- Record excerpts:
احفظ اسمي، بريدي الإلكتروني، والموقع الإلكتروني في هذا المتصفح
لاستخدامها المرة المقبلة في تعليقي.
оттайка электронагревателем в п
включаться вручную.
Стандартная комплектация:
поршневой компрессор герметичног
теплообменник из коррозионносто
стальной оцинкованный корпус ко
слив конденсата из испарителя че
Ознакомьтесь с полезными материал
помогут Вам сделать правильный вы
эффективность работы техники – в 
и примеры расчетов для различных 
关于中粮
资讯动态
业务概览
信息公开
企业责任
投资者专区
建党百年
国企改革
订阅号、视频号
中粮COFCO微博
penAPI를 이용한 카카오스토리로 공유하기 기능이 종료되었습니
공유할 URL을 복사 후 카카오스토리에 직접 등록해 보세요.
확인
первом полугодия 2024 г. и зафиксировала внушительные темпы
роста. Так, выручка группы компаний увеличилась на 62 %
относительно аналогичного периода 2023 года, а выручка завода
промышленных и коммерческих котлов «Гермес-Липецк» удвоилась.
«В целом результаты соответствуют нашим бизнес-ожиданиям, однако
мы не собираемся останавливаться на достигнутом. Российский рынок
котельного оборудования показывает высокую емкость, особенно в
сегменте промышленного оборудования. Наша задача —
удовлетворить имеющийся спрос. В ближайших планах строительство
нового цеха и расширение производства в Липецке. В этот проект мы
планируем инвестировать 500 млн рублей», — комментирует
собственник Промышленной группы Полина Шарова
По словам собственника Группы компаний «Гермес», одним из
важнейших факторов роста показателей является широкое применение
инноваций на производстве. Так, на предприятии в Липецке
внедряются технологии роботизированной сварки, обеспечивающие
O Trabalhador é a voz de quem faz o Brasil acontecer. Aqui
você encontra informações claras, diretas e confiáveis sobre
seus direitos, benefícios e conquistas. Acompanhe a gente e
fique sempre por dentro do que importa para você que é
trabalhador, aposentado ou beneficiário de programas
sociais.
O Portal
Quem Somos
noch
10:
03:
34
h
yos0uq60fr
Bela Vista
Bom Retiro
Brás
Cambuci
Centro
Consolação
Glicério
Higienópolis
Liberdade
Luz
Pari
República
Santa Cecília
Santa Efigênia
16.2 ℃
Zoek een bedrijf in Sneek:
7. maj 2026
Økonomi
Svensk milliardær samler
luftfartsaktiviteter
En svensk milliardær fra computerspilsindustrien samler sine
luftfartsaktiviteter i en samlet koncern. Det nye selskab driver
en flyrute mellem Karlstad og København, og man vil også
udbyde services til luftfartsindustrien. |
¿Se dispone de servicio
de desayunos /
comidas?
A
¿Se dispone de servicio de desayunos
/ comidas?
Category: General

- Required work: Reproduce all the records, exactly and in full.

- Finished exercise:
احفظ اسمي، بريدي الإلكتروني، والموقع الإلكتروني في هذا المتصفح
لاستخدامها المرة المقبلة في تعليقي.
оттайка электронагревателем в п
включаться вручную.
Стандартная комплектация:
поршневой компрессор герметичног
теплообменник из коррозионносто
стальной оцинкованный корпус ко
слив конденсата из испарителя че
Ознакомьтесь с полезными материал
помогут Вам сделать правильный вы
эффективность работы техники – в 
и примеры расчетов для различных 
关于中粮
资讯动态
业务概览
信息公开
企业责任
投资者专区
建党百年
国企改革
订阅号、视频号
中粮COFCO微博
penAPI를 이용한 카카오스토리로 공유하기 기능이 종료되었습니
공유할 URL을 복사 후 카카오스토리에 직접 등록해 보세요.
확인
первом полугодия 2024 г. и зафиксировала внушительные темпы
роста. Так, выручка группы компаний увеличилась на 62 %
относительно аналогичного периода 2023 года, а выручка завода
промышленных и коммерческих котлов «Гермес-Липецк» удвоилась.
«В целом результаты соответствуют нашим бизнес-ожиданиям, однако
мы не собираемся останавливаться на достигнутом. Российский рынок
котельного оборудования показывает высокую емкость, особенно в
сегменте промышленного оборудования. Наша задача —
удовлетворить имеющийся спрос. В ближайших планах строительство
нового цеха и расширение производства в Липецке. В этот проект мы
планируем инвестировать 500 млн рублей», — комментирует
собственник Промышленной группы Полина Шарова
По словам собственника Группы компаний «Гермес», одним из
важнейших факторов роста показателей является широкое применение
инноваций на производстве. Так, на предприятии в Липецке
внедряются технологии роботизированной сварки, обеспечивающие
O Trabalhador é a voz de quem faz o Brasil acontecer. Aqui
você encontra informações claras, diretas e confiáveis sobre
seus direitos, benefícios e conquistas. Acompanhe a gente e
fique sempre por dentro do que importa para você que é
trabalhador, aposentado ou beneficiário de programas
sociais.
O Portal
Quem Somos
noch
10:
03:
34
h
yos0uq60fr
Bela Vista
Bom Retiro
Brás
Cambuci
Centro
Consolação
Glicério
Higienópolis
Liberdade
Luz
Pari
República
Santa Cecília
Santa Efigênia
16.2 ℃
Zoek een bedrijf in Sneek:
7. maj 2026
Økonomi
Svensk milliardær samler
luftfartsaktiviteter
En svensk milliardær fra computerspilsindustrien samler sine
luftfartsaktiviteter i en samlet koncern. Det nye selskab driver
en flyrute mellem Karlstad og København, og man vil også
udbyde services til luftfartsindustrien. |
¿Se dispone de servicio
de desayunos /
comidas?
A
¿Se dispone de servicio de desayunos
/ comidas?
Category: General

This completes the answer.